Speaking about the venture, the man said: "The number of people signing up to cryonics isn't booming but it is increasing all the time, it has been for many years.
"More people are taking up the option because there is less belief in religion these days and there's a gradual realisation that with the constant advances in science, cryonics will work.
"It's advancing at an exponential rate, it always has.
"Compare the time from the discovery of electricity or the invention of mobile phones to now, and then look to the end of this century.
"The advantage is extending your life for possibly a very long time. It's a way of taking advantage of technology that will be available in the future.
"Part of our role with Cryonics UK is to help you get there by cooling your body down as quickly as possible and doing our best to preserve it by using cryogenic preservatives to replace the blood and most of the water in your body so you won't suffer ice crystals in your brain, though in the future there will probably be a way of getting around that.

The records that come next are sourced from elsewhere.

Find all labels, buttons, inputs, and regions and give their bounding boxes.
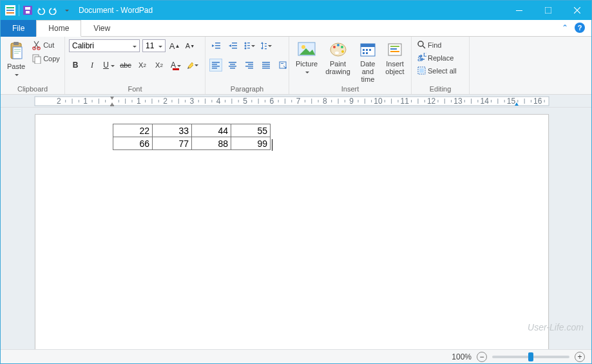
ribbon-tabs: File Home View ⌃ ?	[1, 20, 591, 37]
table-cell[interactable]: 33	[153, 124, 192, 137]
svg-text:a: a	[417, 54, 422, 62]
window-title: Document - WordPad	[76, 6, 504, 15]
subscript-icon[interactable]: X2	[136, 59, 149, 72]
maximize-button[interactable]	[533, 1, 562, 20]
table-cell[interactable]: 77	[153, 137, 192, 150]
strikethrough-icon[interactable]: abc	[119, 59, 132, 72]
cut-label: Cut	[43, 41, 54, 49]
svg-rect-40	[230, 64, 235, 65]
svg-rect-20	[215, 45, 220, 46]
qat-customize-icon[interactable]	[61, 5, 72, 16]
table-cell[interactable]: 55	[231, 124, 271, 137]
svg-rect-63	[363, 49, 365, 51]
svg-rect-41	[229, 66, 236, 67]
text-color-icon[interactable]: A	[169, 59, 182, 72]
document-table[interactable]: 22 33 44 55 66 77 88 99	[113, 124, 271, 150]
picture-button[interactable]: Picture	[293, 39, 320, 77]
underline-icon[interactable]: U	[102, 59, 115, 72]
font-name-combo[interactable]: Calibri	[69, 39, 140, 52]
find-button[interactable]: Find	[415, 39, 458, 50]
table-row[interactable]: 22 33 44 55	[113, 124, 271, 137]
svg-text:b: b	[423, 53, 426, 59]
increase-indent-icon[interactable]	[226, 39, 239, 52]
date-time-button[interactable]: Date and time	[356, 39, 380, 84]
quick-access-toolbar	[1, 5, 76, 16]
highlight-icon[interactable]	[186, 59, 199, 72]
svg-rect-76	[419, 68, 424, 73]
redo-icon[interactable]	[48, 5, 59, 16]
grow-font-icon[interactable]: A▲	[168, 39, 181, 52]
svg-rect-12	[14, 49, 21, 50]
svg-point-56	[333, 46, 336, 48]
svg-rect-52	[281, 63, 283, 64]
table-row[interactable]: 66 77 88 99	[113, 137, 271, 150]
svg-rect-44	[248, 64, 253, 65]
svg-rect-45	[245, 66, 253, 67]
group-editing-label: Editing	[415, 84, 465, 93]
close-button[interactable]	[562, 1, 591, 20]
table-cell[interactable]: 99	[231, 137, 271, 150]
select-all-button[interactable]: Select all	[415, 65, 458, 76]
save-icon[interactable]	[22, 5, 33, 16]
decrease-indent-icon[interactable]	[209, 39, 222, 52]
italic-icon[interactable]: I	[86, 59, 99, 72]
line-spacing-icon[interactable]	[260, 39, 272, 52]
svg-rect-67	[366, 52, 368, 54]
minimize-button[interactable]	[504, 1, 533, 20]
svg-rect-3	[6, 12, 14, 14]
svg-rect-19	[215, 43, 220, 44]
watermark: User-Life.com	[528, 322, 584, 332]
svg-rect-21	[215, 48, 220, 49]
paint-drawing-button[interactable]: Paint drawing	[323, 39, 353, 77]
svg-rect-23	[232, 45, 237, 46]
replace-button[interactable]: ab Replace	[415, 52, 458, 63]
page[interactable]: 22 33 44 55 66 77 88 99	[35, 114, 549, 349]
insert-object-button[interactable]: Insert object	[383, 39, 407, 77]
group-paragraph: Paragraph	[205, 37, 289, 94]
paragraph-dialog-icon[interactable]	[276, 59, 289, 72]
svg-rect-34	[265, 48, 267, 49]
copy-button[interactable]: Copy	[30, 53, 61, 64]
paste-button[interactable]: Paste	[5, 39, 28, 79]
undo-icon[interactable]	[35, 5, 46, 16]
svg-rect-14	[14, 53, 19, 53]
svg-rect-2	[6, 10, 14, 11]
find-label: Find	[428, 41, 441, 49]
cut-button[interactable]: Cut	[30, 39, 61, 51]
replace-label: Replace	[428, 54, 454, 62]
minimize-ribbon-icon[interactable]: ⌃	[562, 23, 568, 32]
zoom-slider[interactable]	[492, 356, 569, 358]
font-size-combo[interactable]: 11	[142, 39, 166, 52]
zoom-out-button[interactable]: −	[477, 352, 487, 362]
bold-icon[interactable]: B	[69, 59, 82, 72]
svg-point-72	[418, 41, 423, 46]
bullets-icon[interactable]	[243, 39, 256, 52]
superscript-icon[interactable]: X2	[153, 59, 166, 72]
table-cell[interactable]: 66	[113, 137, 153, 150]
justify-icon[interactable]	[260, 59, 272, 72]
svg-rect-18	[35, 57, 41, 64]
group-insert: Picture Paint drawing Date and time Inse…	[289, 37, 412, 94]
help-icon[interactable]: ?	[575, 23, 585, 33]
align-left-icon[interactable]	[209, 59, 222, 72]
svg-rect-10	[14, 42, 19, 45]
tab-view[interactable]: View	[81, 20, 122, 37]
table-cell[interactable]: 22	[113, 124, 153, 137]
document-area[interactable]: 22 33 44 55 66 77 88 99 User-Life.com	[1, 108, 591, 349]
group-paragraph-label: Paragraph	[209, 84, 285, 93]
table-cell[interactable]: 88	[192, 137, 231, 150]
align-right-icon[interactable]	[243, 59, 256, 72]
svg-rect-13	[14, 51, 21, 52]
svg-rect-1	[6, 7, 14, 8]
zoom-in-button[interactable]: +	[575, 352, 585, 362]
paint-label: Paint drawing	[325, 60, 350, 75]
text-cursor	[272, 139, 272, 151]
zoom-slider-thumb[interactable]	[528, 352, 533, 361]
ruler[interactable]: 2112345678910111213141516	[1, 95, 591, 108]
tab-home[interactable]: Home	[36, 20, 81, 37]
file-tab[interactable]: File	[1, 20, 36, 37]
svg-point-25	[245, 43, 247, 44]
shrink-font-icon[interactable]: A▼	[184, 39, 196, 52]
align-center-icon[interactable]	[226, 59, 239, 72]
table-cell[interactable]: 44	[192, 124, 231, 137]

"Then we put your body in a large casket with dry ice that's minus seventy-nine degrees and ship it off to America."
According to Alcor, the firm behind the process, cryo-stasis is not a new phenomenon, with people trying to prolong their lives ever since the 1960s.
The company states that the majority of patients usually need a life-insurance policy of $200,000 for a 'whole-body cryopreservation or $80,000 for neuro cryopreservation'.
And it is vital that the procedure begins within 'the first one or two minutes after the heart stops, and preferably within 15 minutes'.
It says: "Longer delays place a greater burden on future technology to reverse injury and restore the brain to a healthy state, and make it more uncertain that the correct original state can be determined."
So has anyone ever actually been woken up? The simple answer is no, so it's a pretty big and expensive gamble.
Alcor explains: "Except for embryos, no human has ever been revived from temperatures far below freezing.
"Cryonics patients are cared for in the expectation that future technology, especially molecular nanotechnology, will be available to reverse damage associated with the cryonics process."